Digital Twin and TD3-Enabled Optimization of xEV Energy Management in Vehicle-to-Grid Networks
Irum Saba, Abdulraheem H. Alobaidi, Sultan Alghamdi, Muhammad Tariq
Abstract
The rapid expansion of extended electric vehicle (xEV) adoption necessitates optimizing energy storage systems (ESS) management for enhanced performance, longevity, and reliability. However, traditional ESS management approaches struggle with real-time state estimation, energy optimization, and predictive maintenance, leading to inefficiencies in battery utilization and sustainability.
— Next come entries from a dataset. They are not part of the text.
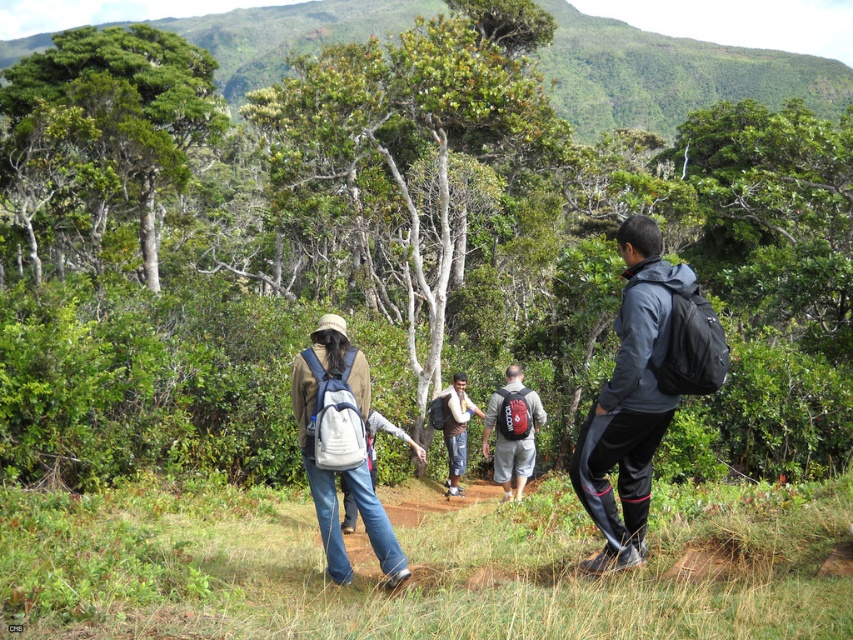 Can you confirm if matte white backpack at center-left is smaller than reddish-brown backpack at center?

Yes, matte white backpack at center-left is smaller than reddish-brown backpack at center.

At what (x,y) coordinates should I click in order to perform the action: click on matte white backpack at center-left. Please return your answer as a coordinate pair (x, y). Image resolution: width=853 pixels, height=640 pixels. Looking at the image, I should click on (318, 420).

Locate an element on the screen. This screenshot has width=853, height=640. matte white backpack at center-left is located at coordinates (318, 420).

Which is behind, point (434, 128) or point (466, 378)?

Positioned behind is point (434, 128).

Find the location of a particular element. The width and height of the screenshot is (853, 640). green leafy tree at center is located at coordinates (407, 157).

Is green matte tree at upper left behind matte gray jacket at center?

Yes.

Is green matte tree at upper left above matte gray jacket at center?

Yes.

Who is more forward, (129, 202) or (608, 568)?

Point (608, 568) is more forward.

Image resolution: width=853 pixels, height=640 pixels. In order to click on green matte tree at upper left in this screenshot , I will do `click(102, 140)`. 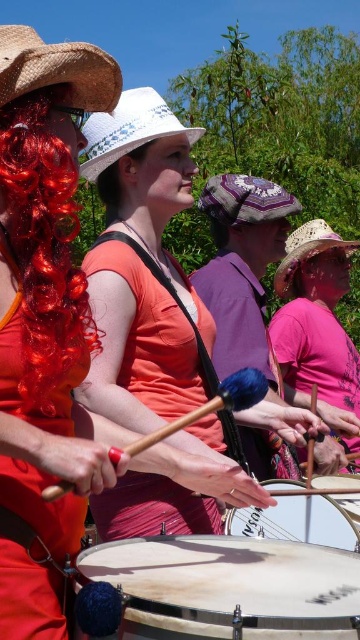 Question: Is patterned fabric cowboy hat at center to the left of smooth white drum at center from the viewer's perspective?

Choices:
 (A) no
 (B) yes

Answer: (B)

Question: Can you confirm if smooth wooden drum at center is smaller than rustic straw cowboy hat at center?

Choices:
 (A) no
 (B) yes

Answer: (B)

Question: Is matte orange shirt at center bigger than white woven hat at center?

Choices:
 (A) no
 (B) yes

Answer: (B)

Question: Which of the following is the farthest from the observer?

Choices:
 (A) patterned fabric cowboy hat at center
 (B) straw textured cowboy hat at upper left
 (C) smooth white drum at center
 (D) rustic straw cowboy hat at center

Answer: (D)

Question: Among these points, which one is farthest from the camera?

Choices:
 (A) (x=34, y=605)
 (B) (x=351, y=499)
 (C) (x=330, y=525)
 (D) (x=275, y=280)

Answer: (D)

Question: Estimate the real-world distances between objects in this image. Which object is farther from the white drum at center?

Choices:
 (A) smooth white drum at center
 (B) blonde hair at center

Answer: (B) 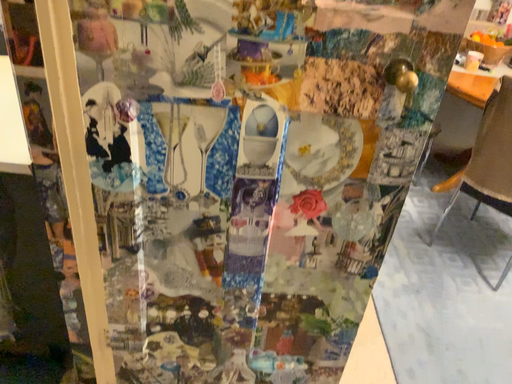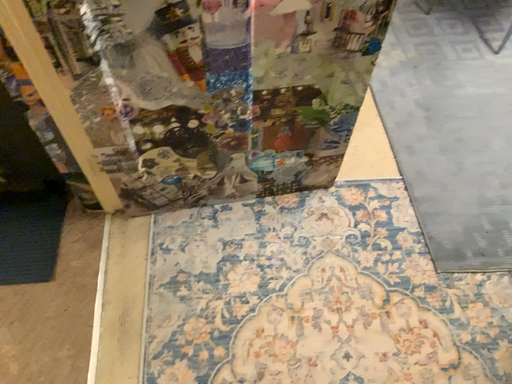 Question: How did the camera likely rotate when shooting the video?

Choices:
 (A) rotated upward
 (B) rotated downward

Answer: (B) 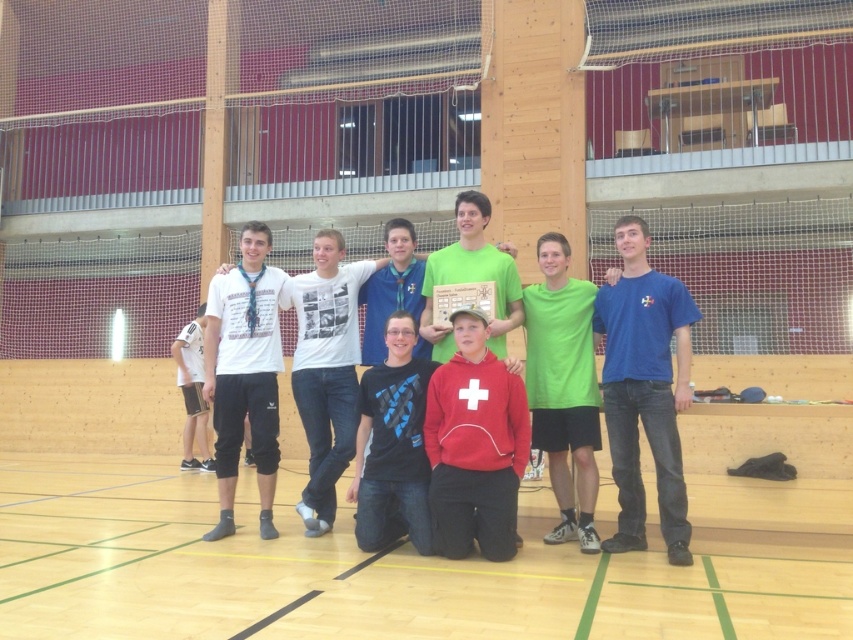 Can you confirm if wooden floor at lower center is positioned above black matte t-shirt at center?

Actually, wooden floor at lower center is below black matte t-shirt at center.

Is wooden floor at lower center shorter than black matte t-shirt at center?

Yes, wooden floor at lower center is shorter than black matte t-shirt at center.

Locate an element on the screen. The height and width of the screenshot is (640, 853). wooden floor at lower center is located at coordinates (368, 570).

Between wooden floor at lower center and green matte t-shirt at center, which one has more height?

With more height is green matte t-shirt at center.

Can you confirm if wooden floor at lower center is positioned to the right of green matte t-shirt at center?

In fact, wooden floor at lower center is to the left of green matte t-shirt at center.

Is point (328, 563) positioned before point (567, 468)?

Yes, point (328, 563) is in front of point (567, 468).

You are a GUI agent. You are given a task and a screenshot of the screen. Output one action in this format:
    pyautogui.click(x=<x>, y=<y>)
    Task: Click on the wooden floor at lower center
    
    Given the screenshot: What is the action you would take?
    pyautogui.click(x=368, y=570)

Where is `wooden floor at lower center`? The image size is (853, 640). wooden floor at lower center is located at coordinates (368, 570).

Is wooden floor at lower center to the left of blue cotton t-shirt at right from the viewer's perspective?

Indeed, wooden floor at lower center is positioned on the left side of blue cotton t-shirt at right.

Which is behind, point (834, 557) or point (671, 524)?

Point (834, 557)

Where is `wooden floor at lower center`? This screenshot has height=640, width=853. wooden floor at lower center is located at coordinates (368, 570). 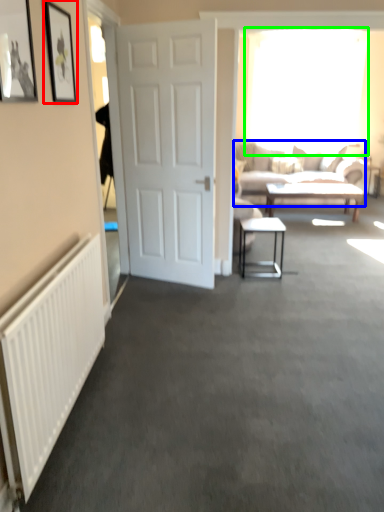 Question: Which is nearer to the picture frame (highlighted by a red box)? studio couch (highlighted by a blue box) or window (highlighted by a green box).

Choices:
 (A) studio couch
 (B) window

Answer: (A) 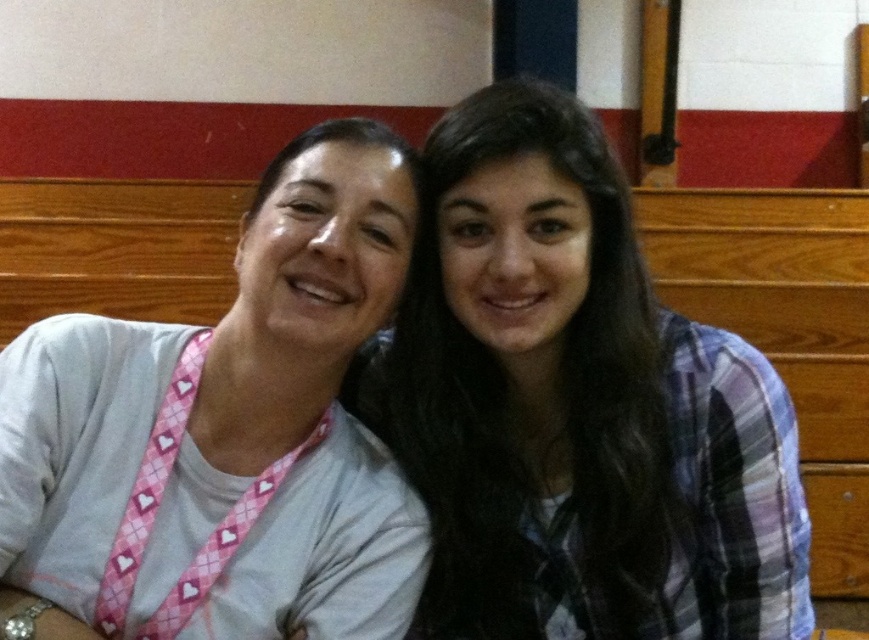 Question: Among these points, which one is nearest to the camera?

Choices:
 (A) (151, 588)
 (B) (503, 467)

Answer: (A)

Question: Can you confirm if plaid fabric shirt at center is thinner than pink argyle lanyard at left?

Choices:
 (A) no
 (B) yes

Answer: (A)

Question: Is plaid fabric shirt at center positioned in front of pink argyle lanyard at left?

Choices:
 (A) no
 (B) yes

Answer: (A)

Question: From the image, what is the correct spatial relationship of plaid fabric shirt at center in relation to pink argyle lanyard at left?

Choices:
 (A) left
 (B) right

Answer: (B)

Question: Which point appears farthest from the camera in this image?

Choices:
 (A) (90, 557)
 (B) (672, 548)

Answer: (B) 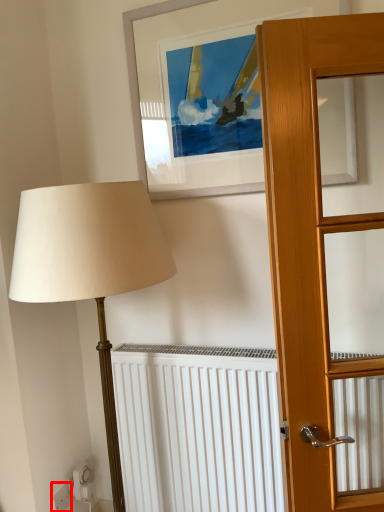 Question: From the image's perspective, what is the correct spatial relationship of electric outlet (annotated by the red box) in relation to picture frame?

This paper addresses these challenges by proposing an advanced ESS framework that integrates digital twin (DT) technology with the twin-delayed deep deterministic policy gradient (TD3) algorithm, a state-of-the-art reinforcement learning method derived from the deep deterministic policy gradient (DDPG). This integration enables precise real-time estimation of critical ESS states, including state of charge (SoC), state of health (SoH), state of energy (SoE), and remaining useful life (RUL), thereby enhancing predictive maintenance and operational efficiency. The proposed framework facilitates proactive battery health monitoring, generates early warnings for potential failures, and enables intelligent battery swapping via DT-driven ESS control. By dynamically adapting ESS control strategies, the TD3 algorithm optimizes energy distribution, reduces energy consumption, and improves overall vehicle performance. With a prediction accuracy of 99.8% for SoC, SoH, and SoE, the proposed approach effectively addresses key challenges in xEV ESS management like cell balancing, dynamic charging rate adjustment, battery swapping decisions, and energy optimization, contributing to a more sustainable and efficient EV ecosystem.